*****

"Master! That’s not fair!" Kenobi squealed. "You should ask one of the others."

"Why? Because they have less embarrassing questions to ask than I might?" Qui-Gon smiled. "Sorry, padawan. I choose you."

"You’re not sorry at all." Grumbled Obi-Wan.

"Sorry, what was that? Dare, did you say?" Qui-Gon enquired, still feeling relief that his ordeal had passed.
"NO! No…I haven’t decided." He frowned in concentration.

"Oh, come on Kenobi!" Berlingside laughed. "It won’t be that bad. Maybe."

Oh, hell. What should I decide, Obi-Wan shivered.

"Truth." He swallowed.

His Master’s eyes lit up.

"I’d like you to tell the truth to our little assembly here," Qui-Gon pointed at the group in circular fashion, "and inform them who was responsible for the hoses in the temple gardens sprinkling raw slurry over everyone instead of water." He stared intently at his padawan. "And remember, I’ll know if you tell me any falsehoods."

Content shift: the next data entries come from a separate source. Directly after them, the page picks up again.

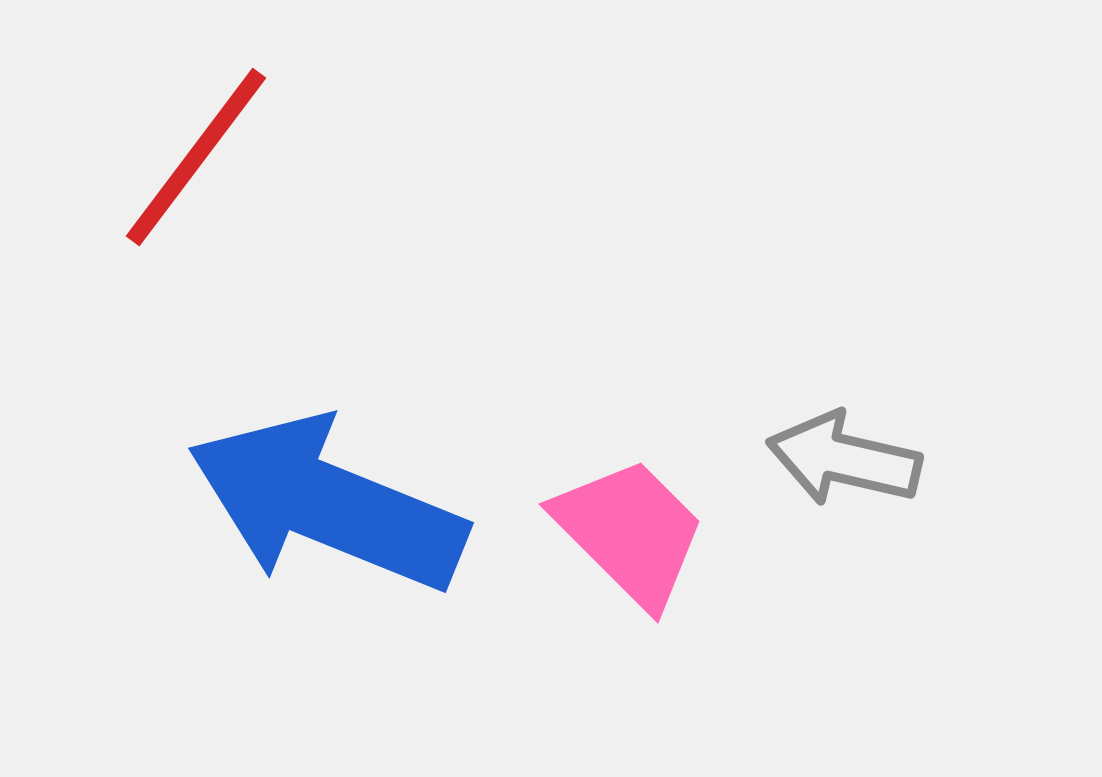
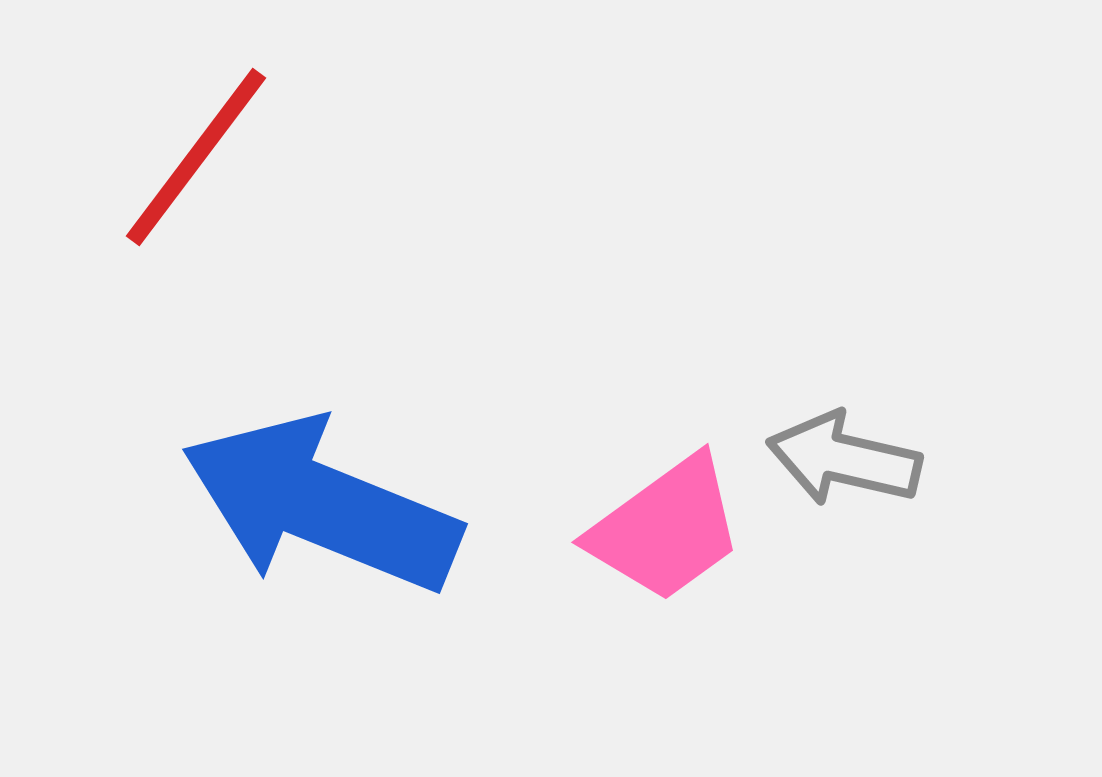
blue arrow: moved 6 px left, 1 px down
pink trapezoid: moved 36 px right, 3 px up; rotated 99 degrees clockwise
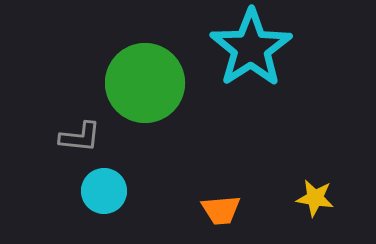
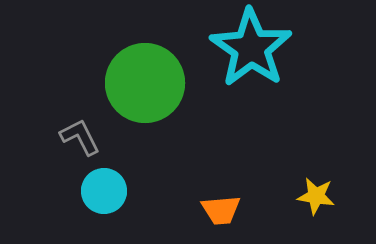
cyan star: rotated 4 degrees counterclockwise
gray L-shape: rotated 123 degrees counterclockwise
yellow star: moved 1 px right, 2 px up
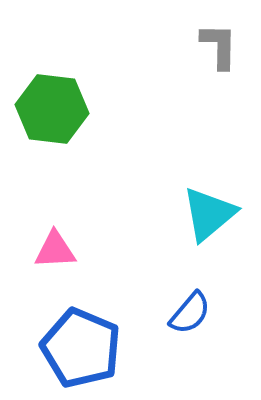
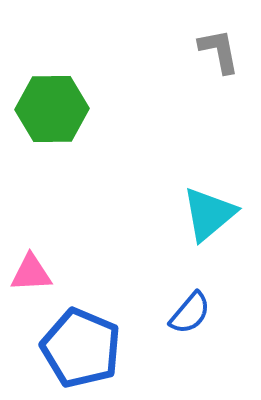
gray L-shape: moved 5 px down; rotated 12 degrees counterclockwise
green hexagon: rotated 8 degrees counterclockwise
pink triangle: moved 24 px left, 23 px down
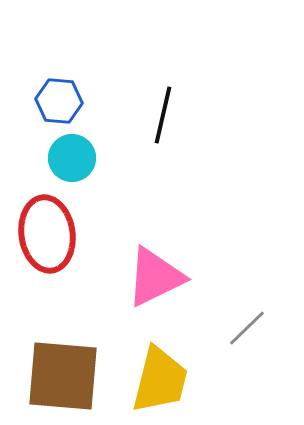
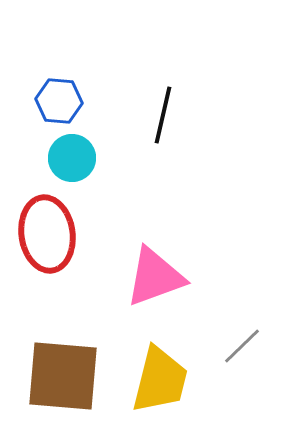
pink triangle: rotated 6 degrees clockwise
gray line: moved 5 px left, 18 px down
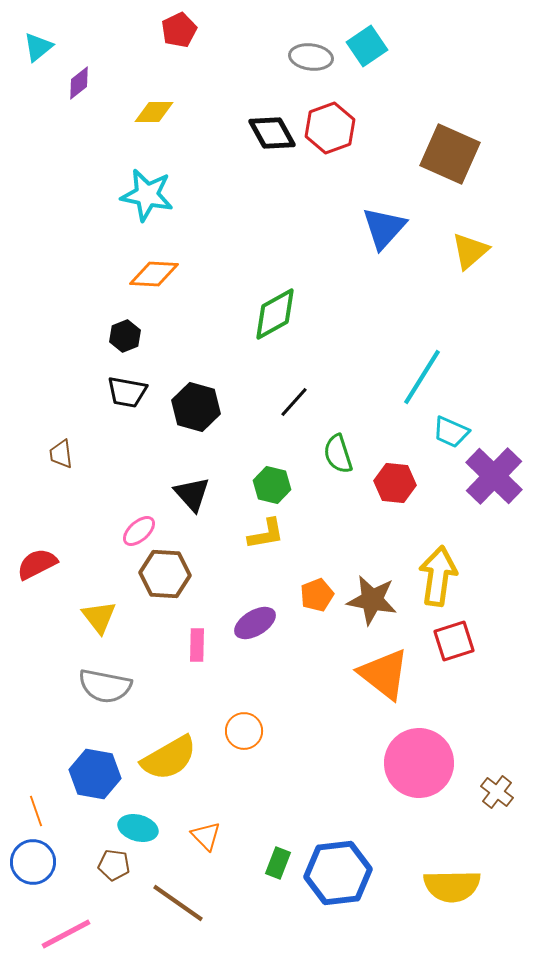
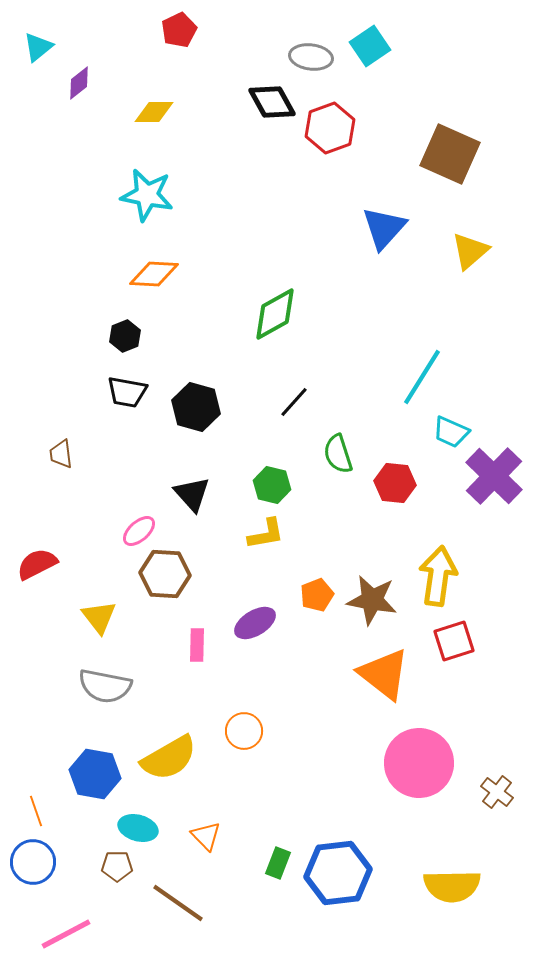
cyan square at (367, 46): moved 3 px right
black diamond at (272, 133): moved 31 px up
brown pentagon at (114, 865): moved 3 px right, 1 px down; rotated 8 degrees counterclockwise
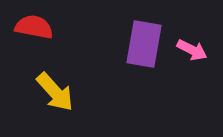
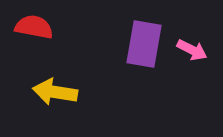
yellow arrow: rotated 141 degrees clockwise
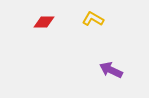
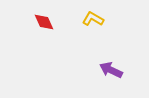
red diamond: rotated 65 degrees clockwise
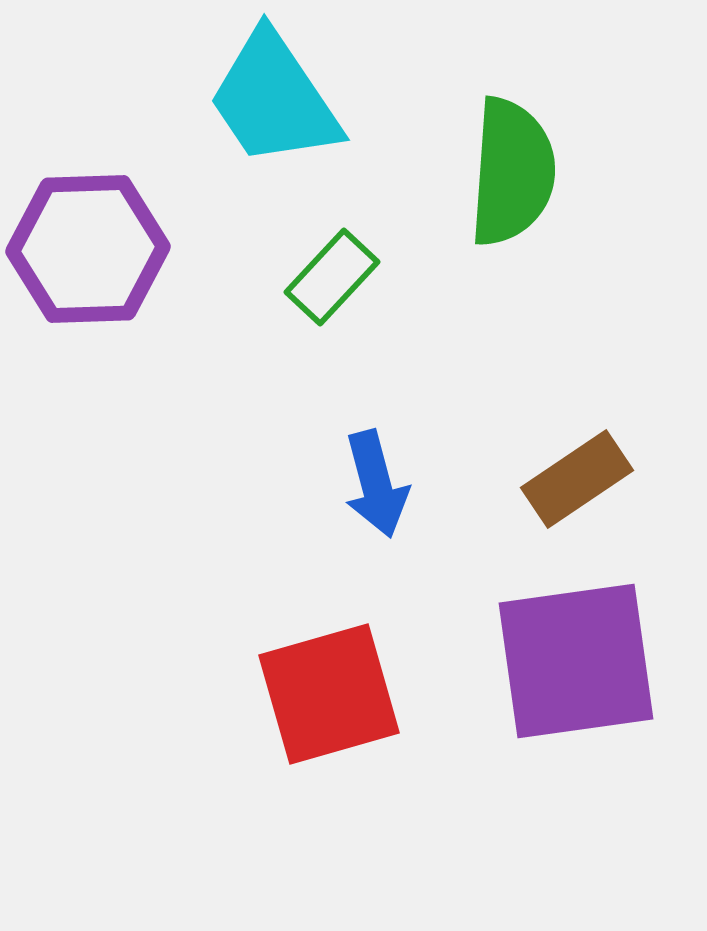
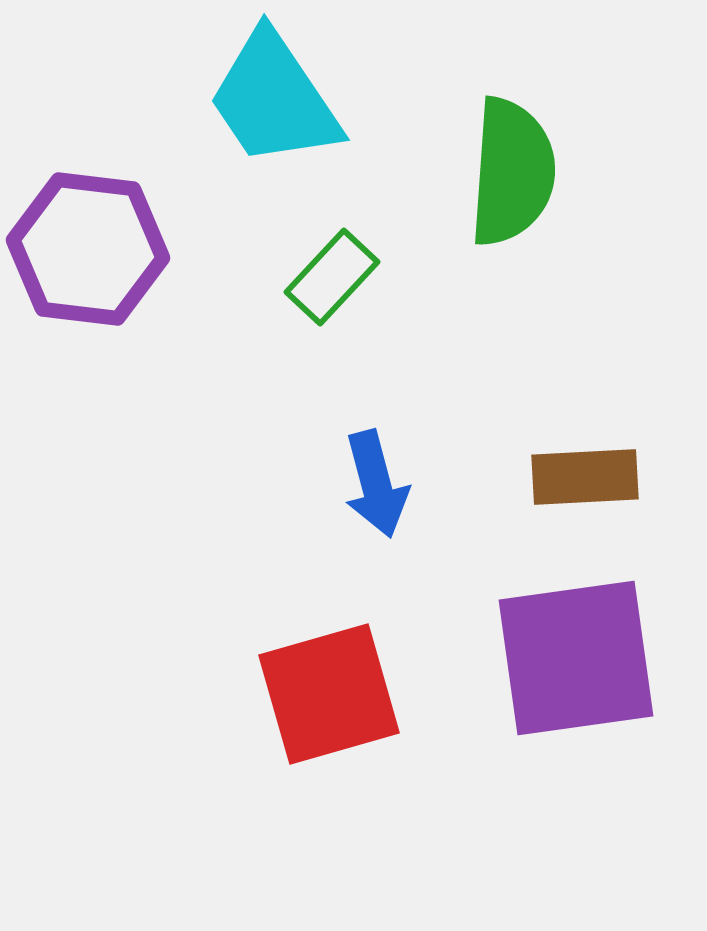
purple hexagon: rotated 9 degrees clockwise
brown rectangle: moved 8 px right, 2 px up; rotated 31 degrees clockwise
purple square: moved 3 px up
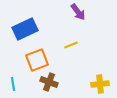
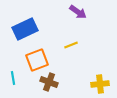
purple arrow: rotated 18 degrees counterclockwise
cyan line: moved 6 px up
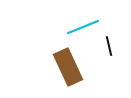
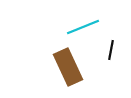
black line: moved 2 px right, 4 px down; rotated 24 degrees clockwise
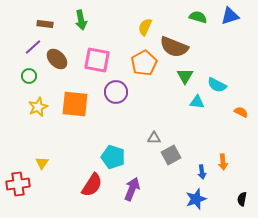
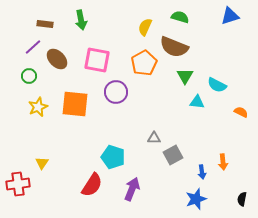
green semicircle: moved 18 px left
gray square: moved 2 px right
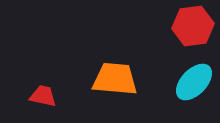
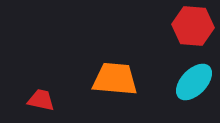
red hexagon: rotated 12 degrees clockwise
red trapezoid: moved 2 px left, 4 px down
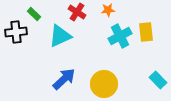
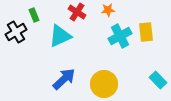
green rectangle: moved 1 px down; rotated 24 degrees clockwise
black cross: rotated 25 degrees counterclockwise
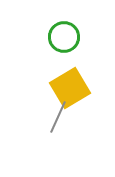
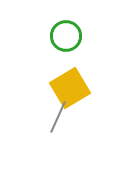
green circle: moved 2 px right, 1 px up
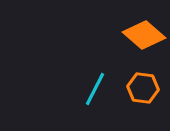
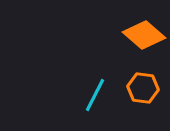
cyan line: moved 6 px down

Obi-Wan groaned inwardly. That was one of the most amazing practical jokes that had ever been played in the history of the Jedi Temple. Master Yoda and the council had decided that the fountain gardens needed something extra about them during the summer season, both practical and aesthetically pleasing. Elaborate water sprinklers that gave the effect of dancing waves and archways of fine spray had been installed at hardly any cost to the temple at all. And during the grand opening, somehow, the water had been replaced with sewage, which had landed upon everybody in sight. Mace and Yoda had been unrecognizable, and An-Paj had to treat them in the infirmary for possible infection.

"Can I have dare instead, Master." Kenobi pleaded.

"Too late, padawan." Jinn smirked. "Answer the question."

Obi-Wan sighed, apologizing with his eyes for dropping his co-conspirators in it.

"Myself, Jay Abran and…" he looked away, "Jemmiah."

"And who actually swapped the water pump for the slurry pump?" Jinn asked.

"I can’t answer that." Kenobi grinned.

"Why not?" The tall master queried.

"Because I’ve already answered one question from you and I’m not allowed to answer a second." Kenobi looked triumphant, and resisted the temptation to add "ha, ha!" to the end of his sentence.

"Damn." Muttered Jinn.

"Now, what have we here?" Obi-Wan glanced about. "AH-HA! Jay Abran."

"Uh-oh." Abran feigned fear. After Jemmiah’s little stunt there was little to worry about.

"Truth or dare?"

He thought about it.

"Dare." He replied.

"Oh, goooood!" Kenobi’s expression promised retribution. "I was
SO afraid you’d pick truth."

"I’m not scared." Abran laughed.

"You will be!" Obi-Wan laughed. "Master, have you still got those stockings?"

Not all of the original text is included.